═════ Given entries

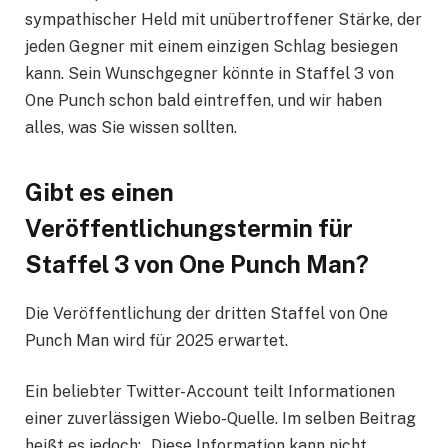
sympathischer Held mit unübertroffener Stärke, der
jeden Gegner mit einem einzigen Schlag besiegen
kann. Sein Wunschgegner könnte in Staffel 3 von
One Punch schon bald eintreffen, und wir haben
alles, was Sie wissen sollten.
Gibt es einen
Veröffentlichungstermin für
Staffel 3 von One Punch Man?
Die Veröffentlichung der dritten Staffel von One
Punch Man wird für 2025 erwartet.
Ein beliebter Twitter-Account teilt Informationen
einer zuverlässigen Wiebo-Quelle. Im selben Beitrag
heißt es jedoch: „Diese Information kann nicht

══════════

## Required work
From the line with "einer zuverlässigen Wiebo-Quelle." to the last line of the material, give every line again exactly, and only those lines.

## Result of the exercise
einer zuverlässigen Wiebo-Quelle. Im selben Beitrag
heißt es jedoch: „Diese Information kann nicht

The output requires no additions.